She comforts, listens, and supports, but she uses her powers of invisibility to complete her tasks. She moves through the shadows, unseen; this is the superpower of Susan Storm, better known as The Invisible Woman. As one of the Fantastic Four, cult Marvel characters, she spends most of her time trying to keep the team together. Her empathy and pragmatism make her a central member of the famous foursome.
Invisibility, keeping the team together, completing tasks: Remind you of anyone? How about a woman in middle management?
She, too, finds herself in the thick of the action, central in the accountability chain, and, literally, in the middle of the organizational chart. She plays a pivotal role: she implements strategies and decisions that come from above while keeping an eye on productivity and the development of people under her leadership.
A woman in middle management may well find herself at the centre, but she is still too frequently overlooked. How is this possible? Is it a superpower or a curse?

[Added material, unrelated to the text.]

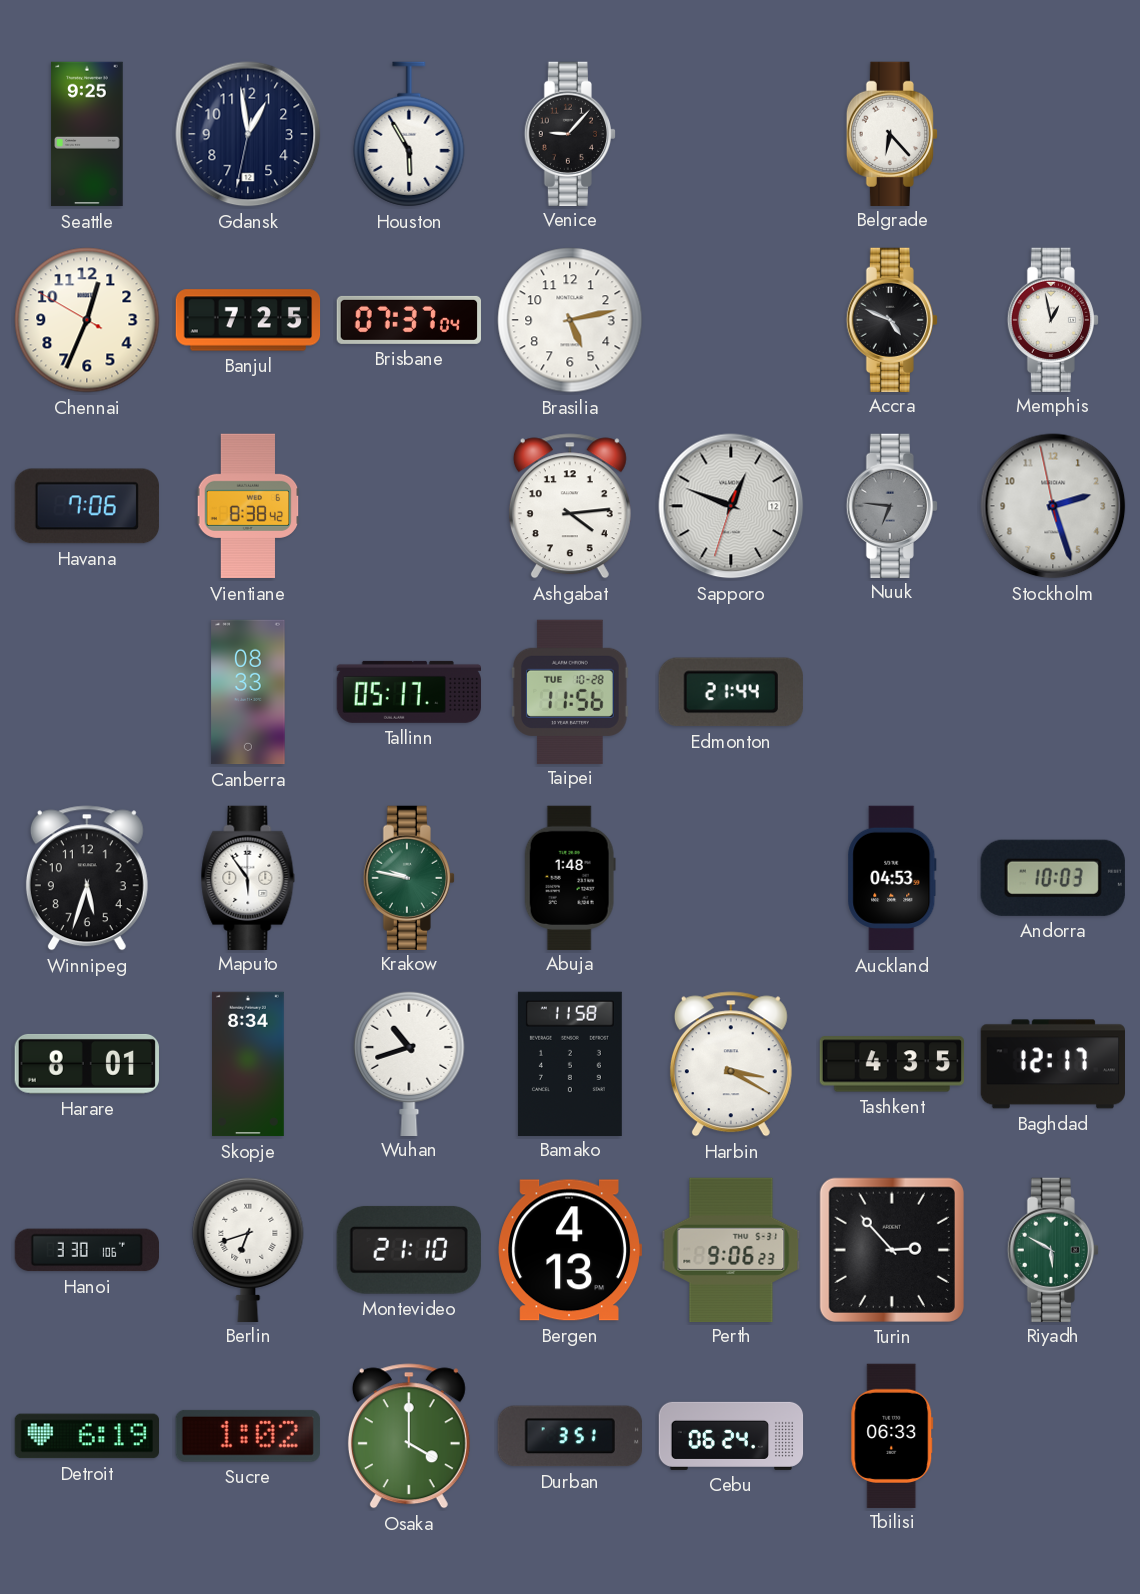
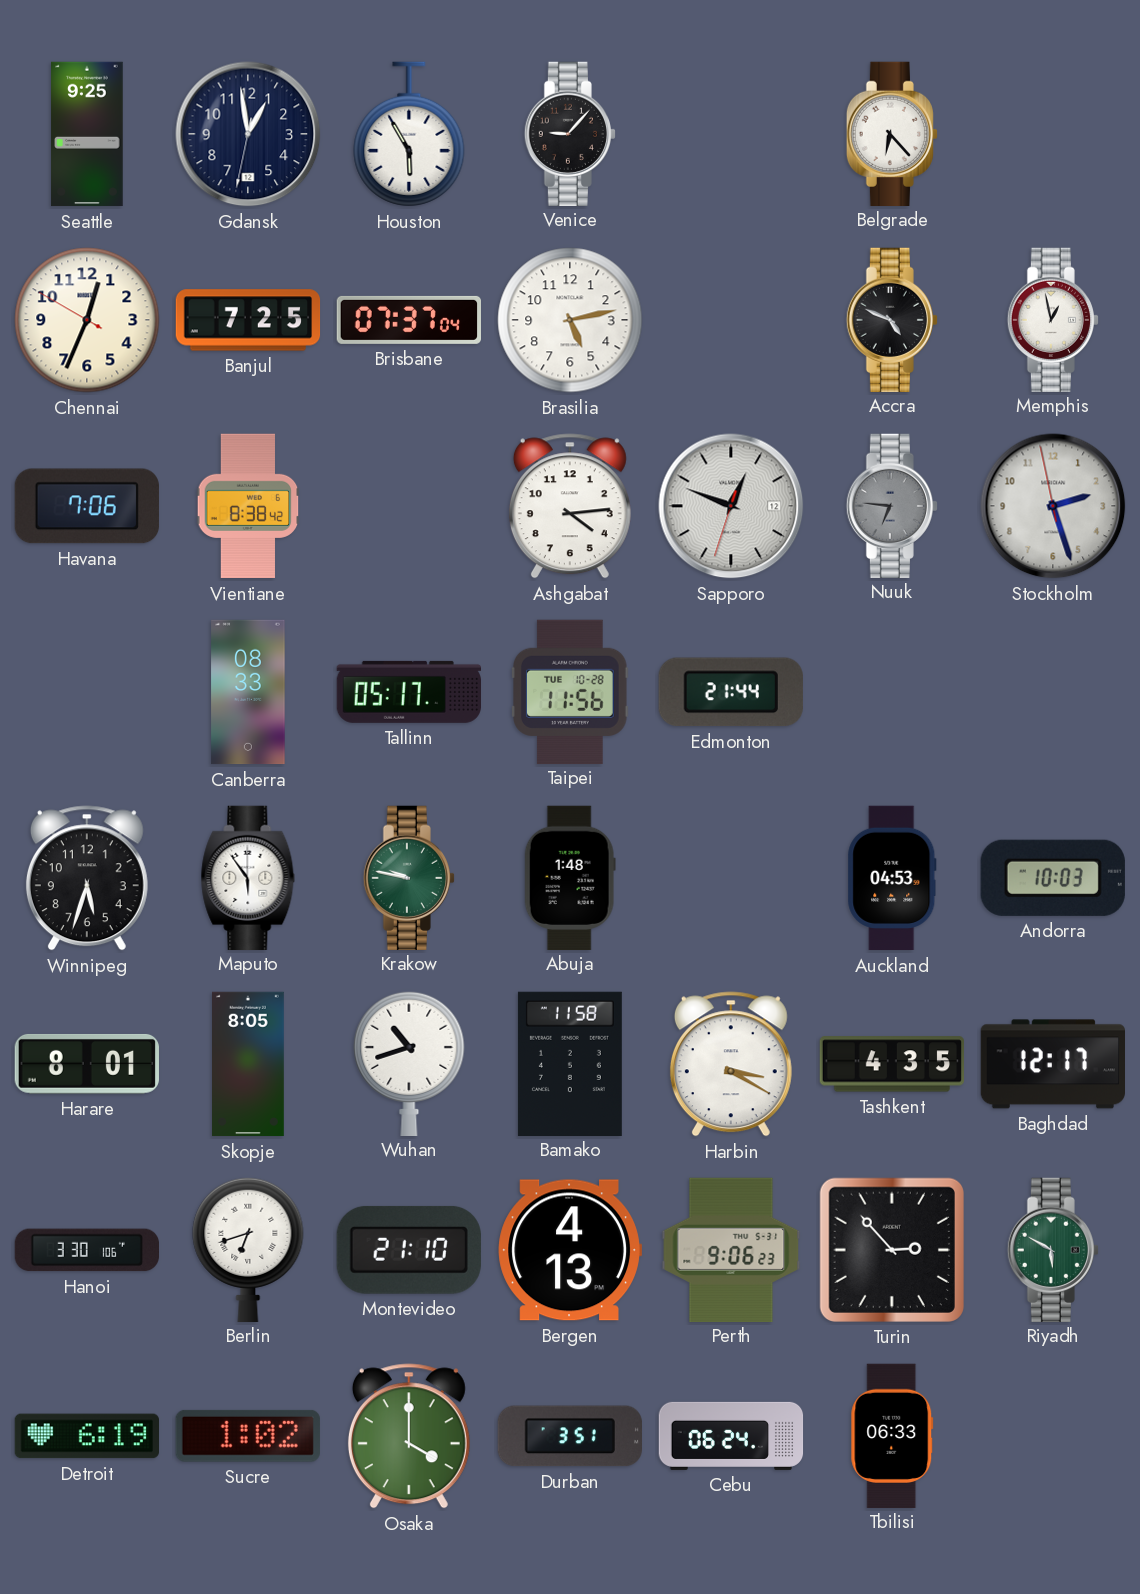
Skopje: 8:34 -> 8:05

Like the Invisible Woman, the sole representative of her gender on her team, a woman in middle management is outnumbered by her male counterparts. Indeed, even though the situation is slowly improving, in 2020, women held only 38% of management positions in the United States and only 37% in the European Union. This poor representation has repercussions at higher levels, as the pool of women candidates for promotion is dramatically smaller than that of men. With time, the widening gap becomes irreversible… and invisibility persists.
In middle management, women must also deal with the fact that their good work doesn’t translate to being acknowledged but rather to being… forgotten. According to a recent poll, 75% of managers surveyed (women and men) considered that the more time passed, the less their organization cared about them. Their excellence was erasing them from the concerns of their superiors who were (over)occupied elsewhere, confirming something many women notice at this stage in their career: talent and results are not enough to stand out and move up.
What a paradox to go unnoticed because of our courage, diligence, and excellence.
Susan Storm becomes invisible on command because she wants to. This is not the case for the superheroines of management. Feeling see-through against our will, when we successfully bridge the gaping chasm every day, one foot in the practical, the other in the strategic, can become demoralizing.
As we mark the 50th anniversary of Marvel’s famous Invisible Woman, let’s also celebrate the advancement of unwillingly invisible women, these corporate Susan Storms, succeeding under challenging missions and overcoming obstacles while keeping their teams on track.
Middle management, managers of all kinds, and women under pressure, with your concerns, fires to extinguish, glass ceiling, aspirations, and accomplishments, you may feel invisible. Still, at The A Effect, we see you. You are at the heart of our mission: making the invisible visible.